What is needed: An exact copy of every record, with no pictures, please.

Entries shown:
****************

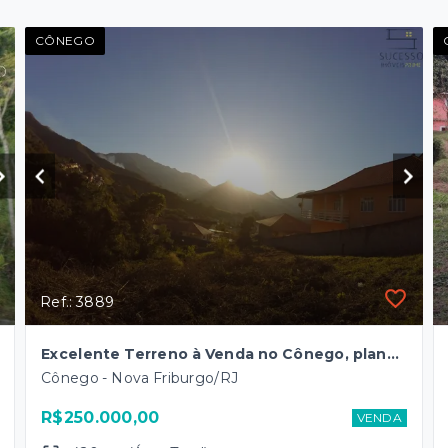
CÔNEGO
Ref.: 3889
Excelente Terreno à Venda no Cônego, plano com um suave declíve – 420m² – Oportunidade Única!
Cônego - Nova Friburgo/RJ
R$250.000,00
VENDA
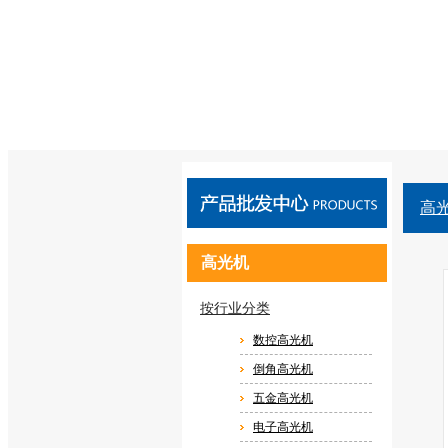
高
高光机
按行业分类
数控高光机
倒角高光机
五金高光机
电子高光机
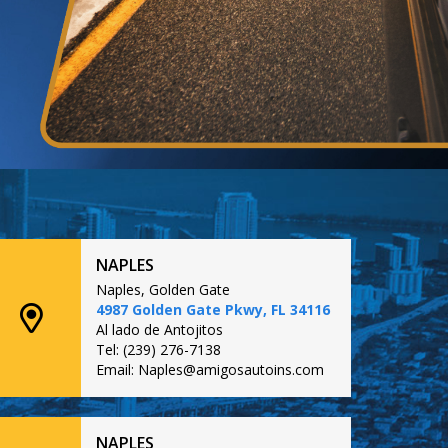
NAPLES
Naples, Golden Gate
4987 Golden Gate Pkwy, FL 34116
Al lado de Antojitos
Tel: (239) 276-7138
Email: Naples@amigosautoins.com
NAPLES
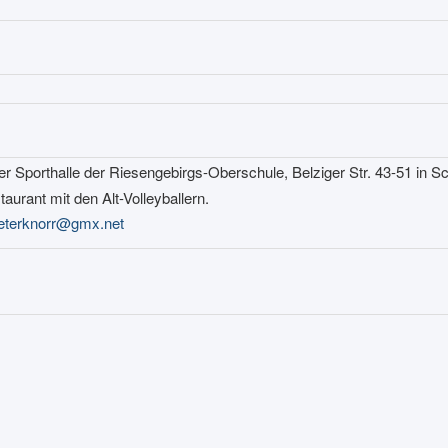
der Sporthalle der Riesengebirgs-Oberschule, Belziger Str. 43-51 in 
aurant mit den Alt-Volleyballern.
ieterknorr@gmx.net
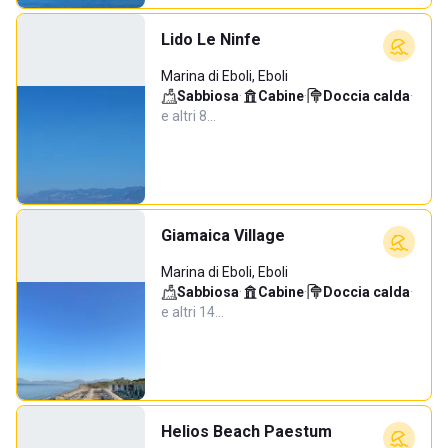
Lido Le Ninfe
Marina di Eboli, Eboli
Sabbiosa
·
Cabine
·
Doccia calda
·
e altri 8…
Giamaica Village
Marina di Eboli, Eboli
Sabbiosa
·
Cabine
·
Doccia calda
·
e altri 14…
Helios Beach Paestum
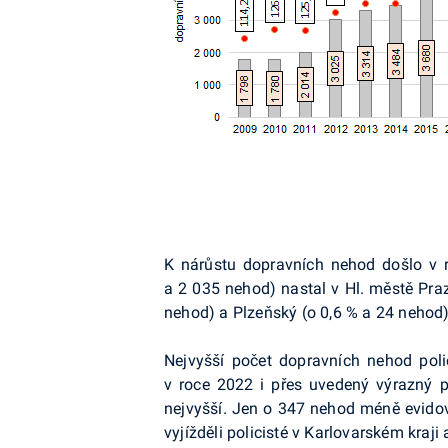
K nárůstu dopravních nehod došlo v r
a 2 035 nehod) nastal v Hl. městě Pra
nehod) a Plzeňský (o 0,6 % a 24 nehod).
Nejvyšší počet dopravních nehod poli
v roce 2022 i přes uvedený výrazný 
nejvyšší. Jen o 347 nehod méně evido
vyjížděli policisté v Karlovarském kraji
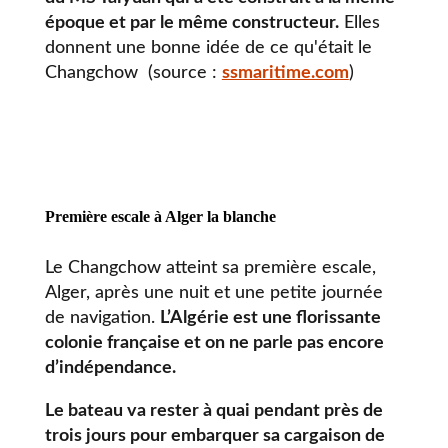
époque et par le même constructeur.
Elles
donnent une bonne idée de ce qu'était le
Changchow (source :
ssmaritime.com
)
Première escale à Alger la blanche
Le Changchow atteint sa première escale,
Alger, après une nuit et une petite journée
de navigation.
L’Algérie est une florissante
colonie française et on ne parle pas encore
d’indépendance.
Le bateau va rester à quai pendant près de
trois jours pour embarquer sa cargaison de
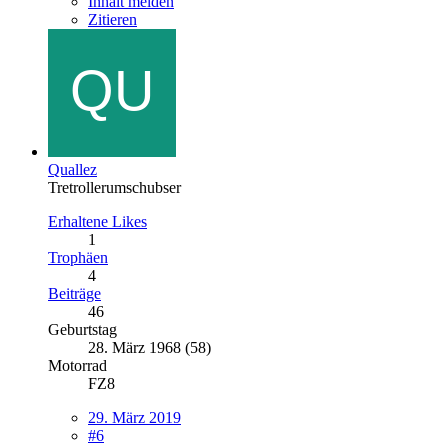
Inhalt melden
Zitieren
Quallez
Tretrollerumschubser
Erhaltene Likes
1
Trophäen
4
Beiträge
46
Geburtstag
28. März 1968 (58)
Motorrad
FZ8
29. März 2019
#6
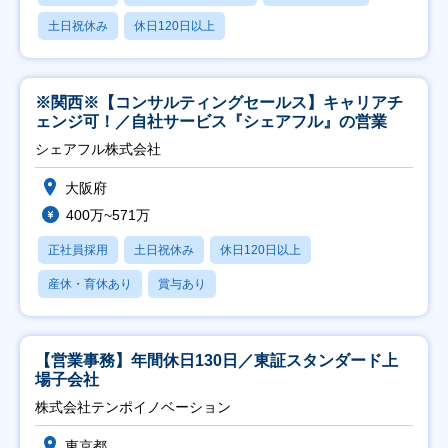
土日祝休み
休日120日以上
※関西※【コンサルティングセールス】キャリアチ
ェンジ可！／自社サービス『シェアフル』の営業
シェアフル株式会社
大阪府
400万~571万
正社員採用
土日祝休み
休日120日以上
産休・育休あり
賞与あり
【営業事務】年間休日130日／東証スタンダード上
場子会社
株式会社テンポイノベーション
東京都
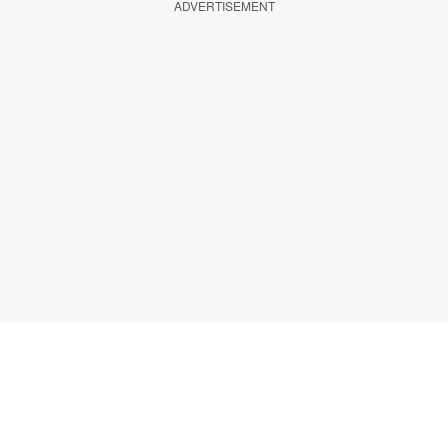
ADVERTISEMENT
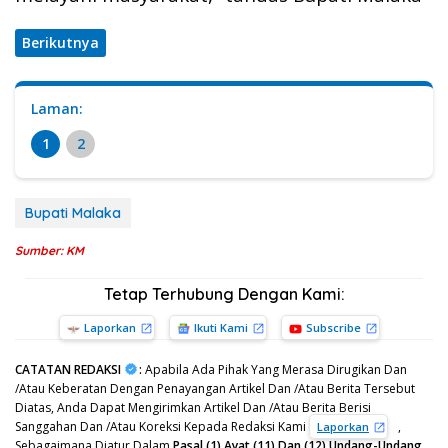
Berikutnya
Laman:
1
2
Bupati Malaka
Sumber: KM
Tetap Terhubung Dengan Kami:
Laporkan
Ikuti Kami
Subscribe
CATATAN REDAKSI
:
Apabila Ada Pihak Yang Merasa Dirugikan Dan
/Atau Keberatan Dengan Penayangan Artikel Dan /Atau Berita Tersebut
Diatas, Anda Dapat Mengirimkan Artikel Dan /Atau Berita Berisi
Sanggahan Dan /Atau Koreksi Kepada Redaksi Kami
,
Laporkan
Sebagaimana Diatur Dalam
Pasal (1) Ayat (11) Dan (12) Undang-Undang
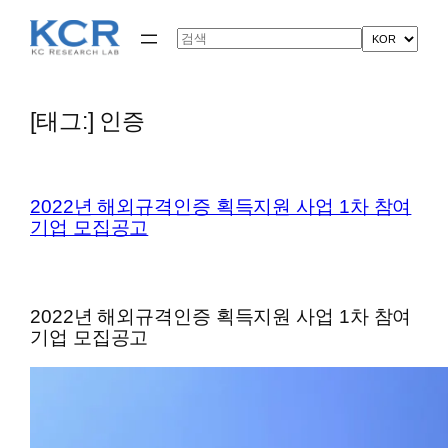
콘
텐
Search
츠
로
바
로
[태그:]
인증
가
기
2022년 해외규격인증 획득지원 사업 1차 참여
기업 모집공고
2022년 해외규격인증 획득지원 사업 1차 참여
기업 모집공고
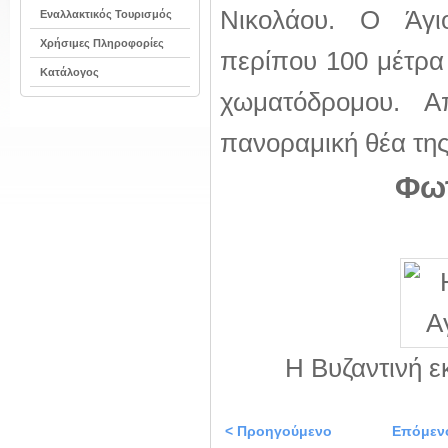
Νικολάου. Ο Άγιο
Εναλλακτικός Τουρισμός
Χρήσιμες Πληροφορίες
περίπου 100 μέτρα
Κατάλογος
χωματόδρομου. 
πανοραμική θέα της
Φωτ
Η Βυζαντινή ε
< Προηγούμενο
Επόμεν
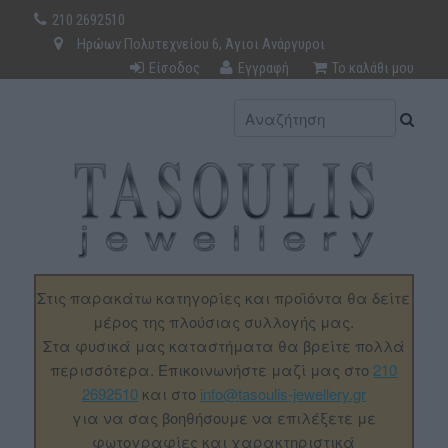
210 2692510
Ηρώων Πολυτεχνείου 6, Άγιοι Ανάργυροι
Είσοδος
Εγγραφή
Το καλάθι μου
Στις παρακάτω κατηγορίες και προϊόντα θα δείτε
μέρος της πλούσιας συλλογής μας.
Στα φυσικά μας καταστήματα θα βρείτε πολλά
περισσότερα. Επικοινωνήστε μαζί μας στο
210
2692510
και στο
info@tasoulis-jewellery.gr
για να σας βοηθήσουμε να επιλέξετε με
φωτογραφίες και χαρακτηριστικά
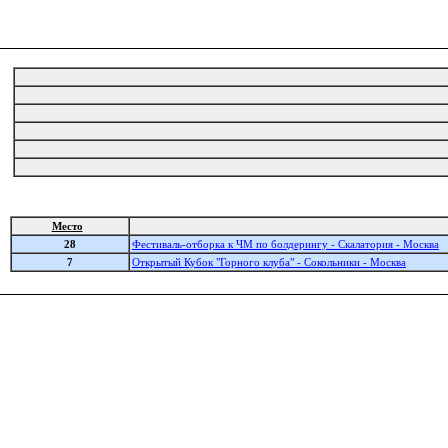
Место
28
Фестиваль-отборка к ЧМ по болдерингу - Скалатория - Москва
7
Открытый Кубок "Горного клуба" - Сокольники - Москва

****************

Answer below:
CÔNEGO
Ref.: 3889
Excelente Terreno à Venda no Cônego, plano com um suave declíve – 420m² – Oportunidade Única!
Cônego - Nova Friburgo/RJ
R$250.000,00
VENDA
高
高光机
按行业分类
数控高光机
倒角高光机
五金高光机
电子高光机
NAPLES
Naples, Golden Gate
4987 Golden Gate Pkwy, FL 34116
Al lado de Antojitos
Tel: (239) 276-7138
Email: Naples@amigosautoins.com
NAPLES
der Sporthalle der Riesengebirgs-Oberschule, Belziger Str. 43-51 in 
aurant mit den Alt-Volleyballern.
ieterknorr@gmx.net
Lido Le Ninfe
Marina di Eboli, Eboli
Sabbiosa
·
Cabine
·
Doccia calda
·
e altri 8…
Giamaica Village
Marina di Eboli, Eboli
Sabbiosa
·
Cabine
·
Doccia calda
·
e altri 14…
Helios Beach Paestum
K nárůstu dopravních nehod došlo v r
a 2 035 nehod) nastal v Hl. městě Pra
nehod) a Plzeňský (o 0,6 % a 24 nehod).
Nejvyšší počet dopravních nehod poli
v roce 2022 i přes uvedený výrazný 
nejvyšší. Jen o 347 nehod méně evido
vyjížděli policisté v Karlovarském kraji
époque et par le même constructeur.
Elles
donnent une bonne idée de ce qu'était le
Changchow (source :
ssmaritime.com
)
Première escale à Alger la blanche
Le Changchow atteint sa première escale,
Alger, après une nuit et une petite journée
de navigation.
L’Algérie est une florissante
colonie française et on ne parle pas encore
d’indépendance.
Le bateau va rester à quai pendant près de
trois jours pour embarquer sa cargaison de
Inhalt melden
Zitieren
Quallez
Tretrollerumschubser
Erhaltene Likes
1
Trophäen
4
Beiträge
46
Geburtstag
28. März 1968 (58)
Motorrad
FZ8
29. März 2019
#6
土日祝休み
休日120日以上
※関西※【コンサルティングセールス】キャリアチ
ェンジ可！／自社サービス『シェアフル』の営業
シェアフル株式会社
大阪府
400万~571万
正社員採用
土日祝休み
休日120日以上
産休・育休あり
賞与あり
【営業事務】年間休日130日／東証スタンダード上
場子会社
株式会社テンポイノベーション
東京都
ADVERTISEMENT
Berikutnya
Laman:
1
2
Bupati Malaka
Sumber: KM
Tetap Terhubung Dengan Kami:
Laporkan
Ikuti Kami
Subscribe
CATATAN REDAKSI
:
Apabila Ada Pihak Yang Merasa Dirugikan Dan
/Atau Keberatan Dengan Penayangan Artikel Dan /Atau Berita Tersebut
Diatas, Anda Dapat Mengirimkan Artikel Dan /Atau Berita Berisi
Sanggahan Dan /Atau Koreksi Kepada Redaksi Kami
,
Laporkan
Sebagaimana Diatur Dalam
Pasal (1) Ayat (11) Dan (12) Undang-Undang
콘
텐
Search
츠
로
바
로
[태그:]
인증
가
기
2022년 해외규격인증 획득지원 사업 1차 참여
기업 모집공고
2022년 해외규격인증 획득지원 사업 1차 참여
기업 모집공고
Νικολάου. Ο Άγιο
Εναλλακτικός Τουρισμός
Χρήσιμες Πληροφορίες
περίπου 100 μέτρα
Κατάλογος
χωματόδρομου. 
πανοραμική θέα της
Φωτ
Η Βυζαντινή ε
< Προηγούμενο
Επόμεν
210 2692510
Ηρώων Πολυτεχνείου 6, Άγιοι Ανάργυροι
Είσοδος
Εγγραφή
Το καλάθι μου
Στις παρακάτω κατηγορίες και προϊόντα θα δείτε
μέρος της πλούσιας συλλογής μας.
Στα φυσικά μας καταστήματα θα βρείτε πολλά
περισσότερα. Επικοινωνήστε μαζί μας στο
210
2692510
και στο
info@tasoulis-jewellery.gr
για να σας βοηθήσουμε να επιλέξετε με
φωτογραφίες και χαρακτηριστικά
Место
28
Фестиваль-отборка к ЧМ по болдерингу - Скалатория - Москва
7
Открытый Кубок "Горного клуба" - Сокольники - Москва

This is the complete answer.